The impact of these technical developments is already evident in several segments:

  • Automotive / ADAS: Physical AI systems drive the next generation of Advanced Driver Assistance Systems and automated driving functions. They combine multimodal sensor technology (cameras, radar, lidar) with real-time processing and precise actuation to execute driving maneuvers under strict safety, power, and thermal requirements.
  • Industrial Automation and Logistics: Autonomous mobile robots, cobots, and driverless transport systems must navigate dynamic environments, recognize objects, plan paths, and interact safely with humans. Here, energy-efficient edge platforms with integrated sensor technology, connectivity, and secure control pay off.
  • Humanoids and Complex Robotics: For humanoid robots intended to work in human environments, high sensor density, distributed intelligence, deterministic latency, and robust communication are indispensable. Market forecasts suggest a very high long-term potential in this segment alone, further underscoring the relevance of scalable physical AI platforms.

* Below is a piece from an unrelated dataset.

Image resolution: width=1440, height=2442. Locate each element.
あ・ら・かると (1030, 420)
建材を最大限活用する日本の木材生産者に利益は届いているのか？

With the transition from cloud-centric AI to physical AI, the focus is shifting towards reliable, energy-efficient, and adaptable systems in the field. Semiconductor platforms that holistically address STAC workloads while considering power, latency, connectivity, and updatability are becoming critical enablers for the next wave of automation. GlobalFoundries aims to fulfill this role with differentiated process technologies, advanced packaging, RF and connectivity solutions, and the integration of MIPS processor IP. For developers in automotive, industry, and robotics, this creates an ecosystem that allows physical AI systems to transition from initial demonstrators to widely deployed, critical applications. (sg)

*Ed Kaste is Senior Vice President of Ultra-Low Power CMOS Business at Globalfoundries.